Alcanzaron al resto, una cuadrilla de una docena de hombres que estaban descansando al sol, apoyados en sus herramientas, secándose el sudor y contemplando el espectáculo. Grainier aferraba convulsamente el pie calloso del chino, asombrándose de sí mismo, cuando el hombre que llevaba el otro pie lo soltó, se sentó jadeando en el suelo de tierra y recibió una patada en el ojo antes de que Grainier pudiera sujetar la pierna que ahora pataleaba libre.
 
—Ha sido una broma.
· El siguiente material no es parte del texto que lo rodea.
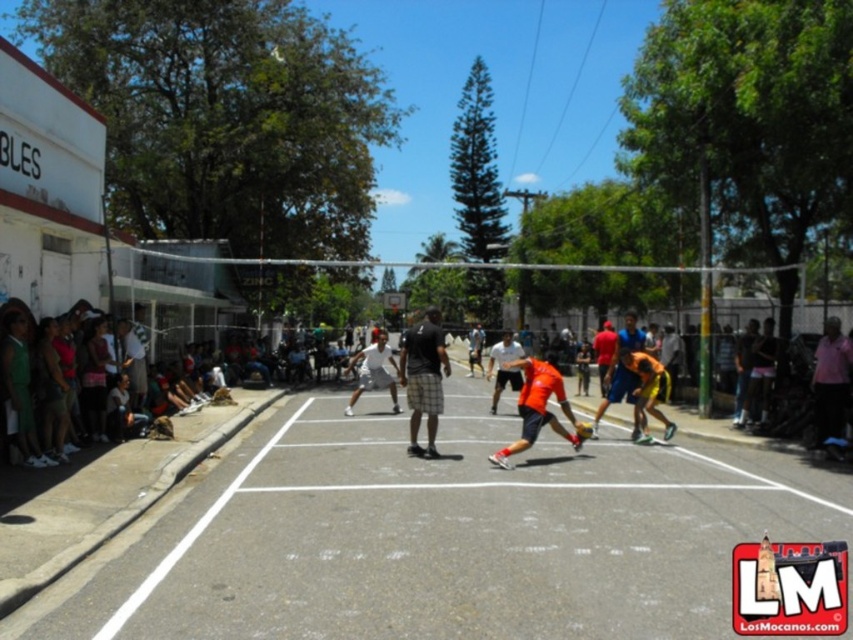 You are a photographer trying to capture a closeup of the black cotton shirt at center and white matte shorts at center. Since you want to focus on the shirt, should you adjust your camera to have a wider or narrower depth of field?

To focus on the black cotton shirt at center while keeping the white matte shorts at center out of focus, you should use a narrower depth of field. This will blur the background and shorts, making the shirt the main focus.

You are a photographer trying to capture the volleyball game. You notice the white asphalt court at center and the white matte shorts at center. Which object is closer to the camera lens?

The white matte shorts at center are closer to the camera lens because the white asphalt court at center is positioned under it.

You are a photographer trying to capture a closeup shot of the black cotton shirt at center and white matte shorts at center. Which one would you need to zoom in more on to make them appear the same size in the photo?

The black cotton shirt at center has a smaller size compared to white matte shorts at center, so you would need to zoom in more on the black cotton shirt at center to make them appear the same size in the photo.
Una broma —dijo el hombre sentado en la tierra, y al aliado que tenía allí le dijo—: Venga ya, Jel Toomis, dejémoslo correr.
 
—No lo puedo soltar —dijo aquel tal señor Toomis—. ¡Soy el que lo tiene agarrado del cuello!
 
Y se rió mientras una ráfaga de confusión le cruzaba el rostro.
 
—¡Yo lo tengo bien cogido! —dijo Grainier, agarrando con más fuerza en sus brazos los dos pies del pequeño demonio—. ¡Lo tengo yo, al cabrón, y yo me encargo!
 
El grupo de verdugos llegó a la mitad del último tramo de puente completado, veinte metros por encima de los rápidos, y se puso al límite de sus fuerzas para tirar al chino al vacío. Pero él pudo con ellos, se dedicó a aferrarse a sus brazos y piernas y a lloriquear en su jerigonza hasta que de pronto se soltó y se agarró con un brazo a la viga que tenía debajo. Se quitó de encima con facilidad a sus captores, que de todas maneras ya se estaban intentando deshacer de él, y saltó al otro costado, suspendido sobre el abismo y descolgándose con una mano detrás de la otra por la silueta esquelética del tramo siguiente, pasando por encima del río. El compañero del señor Toomis corrió hasta allí, haciendo equilibrios sobre una viga y pisoteándole los dedos al tipo. El chino se fue descolgando de una viga a la siguiente, como si fuera un artista de circo, descendiendo por la estructura de barras entrecruzadas. Un par de trabajadores de la cuadrilla vitorearon su fuga, mientras que otros, aunque no tenían ni idea de por qué lo estaban persiguiendo, gritaron que había que detener al villano. El señor Sears se sacó de la funda que llevaba al cinto un viejo y enorme revólver de pólvora negra de cuatro balas y disparó las cuatro, sin resultado. Para entonces el chino ya se había esfumado.